In big developments land owners or potential landowners apply for outline planning permission, get it, then sell to a builder to actually do the work.
It's more complicated than that. The big problem for larger schemes is the considerable up-front costs of applying for, then obtaining planning permission, and that there's no guarantee that a permission will be granted. If the landowner is (very) wealthy, they might do it themselves. Often landowners will get no further than promoting their land for designation in the Local Plan for the area as a site to be designated for development, and then seek some kind of agreement with a developer under which the developer agrees to fund and pursue the planning application itself, and either agrees to buy the land conditional upon obtaining the permission within an agreed time limit, or is given the option to buy at something of a discount to reflect the fact that they have put in investment at risk in pursuing a planning application. Quite often the developer will take its agreement at the stage that sites are being selected in the Local Plan, as this process can be protracted and expensive as the plan has to be examined by a planning inspector, for example if the plan is subject to challenge through the courts, or if there are competing sites being put forward and the authority or inspector has to choose between them.

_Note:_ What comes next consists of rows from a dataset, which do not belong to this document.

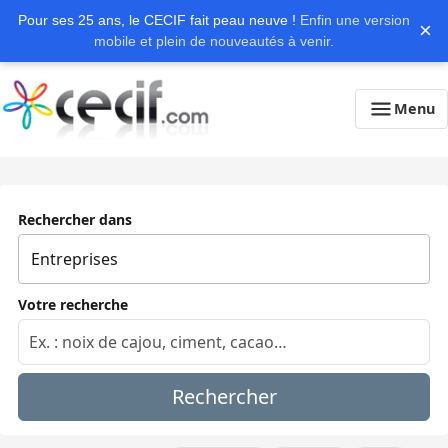
Pour ses 25 ans, le CECIF fait peau neuve !
Enfin une version
×
mobile et plein de nouveautés à venir.
Menu
Rechercher dans
Votre recherche
Rechercher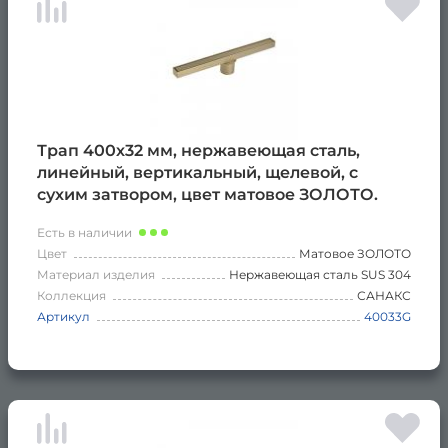
Трап 400х32 мм, нержавеющая сталь,
линейный, вертикальный, щелевой, с
сухим затвором, цвет матовое ЗОЛОТО.
Есть в наличии
Цвет
Матовое ЗОЛОТО
Материал изделия
Нержавеющая сталь SUS 304
Коллекция
САНАКС
Артикул
40033G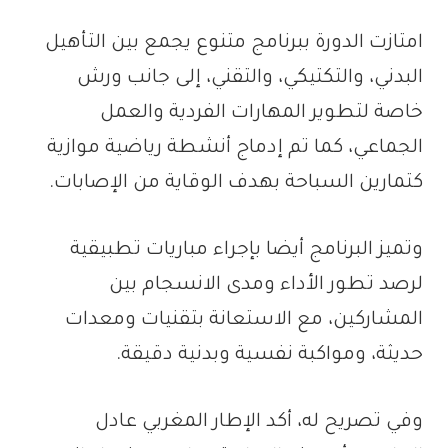
امتازت الدورة ببرنامج متنوع يجمع بين التأهيل
البدني، والتكتيكي، والتقني، إلى جانب ورش
خاصة لتطوير المهارات الفردية والعمل
الجماعي، كما تم إدماج أنشطة رياضية موازية
كتمارين السباحة بهدف الوقاية من الإصابات.
وتميز البرنامج أيضا بإجراء مباريات تطبيقية
لرصد تطور الأداء ومدى الانسجام بين
المشاركين، مع الاستعانة بتقنيات ومعدات
حديثة، ومواكبة نفسية وبدنية دقيقة.
وفي تصريح له، أكد الإطار المغربي عادل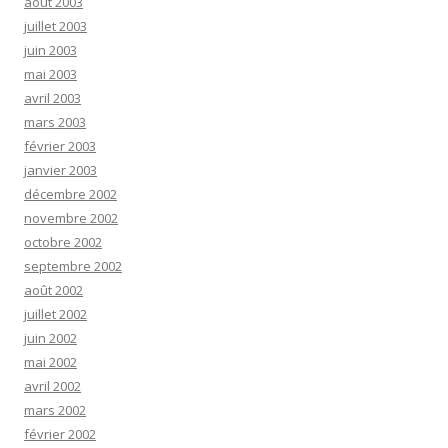
août 2003
juillet 2003
juin 2003
mai 2003
avril 2003
mars 2003
février 2003
janvier 2003
décembre 2002
novembre 2002
octobre 2002
septembre 2002
août 2002
juillet 2002
juin 2002
mai 2002
avril 2002
mars 2002
février 2002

In the last couple of decades a new type of player in the market has emerged. These are land promoters. They use risk capital to promote sites through the local plan and planning application process, and if the whole process is successful, the site is sold and they get a share of the sale price as their reward. This has provided a supply of sites available to build, without the actual builder/developer having to tie up risk capital in promoting the land through these processes with no guarantee of success. The large national housebuilders have different overall business strategies as to how much they invest in what is known as strategic land, and how much they prefer instead to buy (to use the industry term) "oven-ready" sites.
If you are a promoter or well advised landowner going the whole hog and getting a planning permission, you would be well advised to get an outline permission and sell with the benefit of this. Each developer has its own idea of what will sell, its corporate style image and (in most cases) standard house-types that it will want to use, so in most greenfield sites it is a waste of money to approval of the details before a sale. There's a little risk left though at the outline planning stage, as it can take a long time to get those reserved matters approvals needed to start on site.
If outline planning permission with reserved matters 3 years. If you then submit detailed planning permission (reserved matters in the outline) then another 2 years. If you apply for permission with all the details then 3 years.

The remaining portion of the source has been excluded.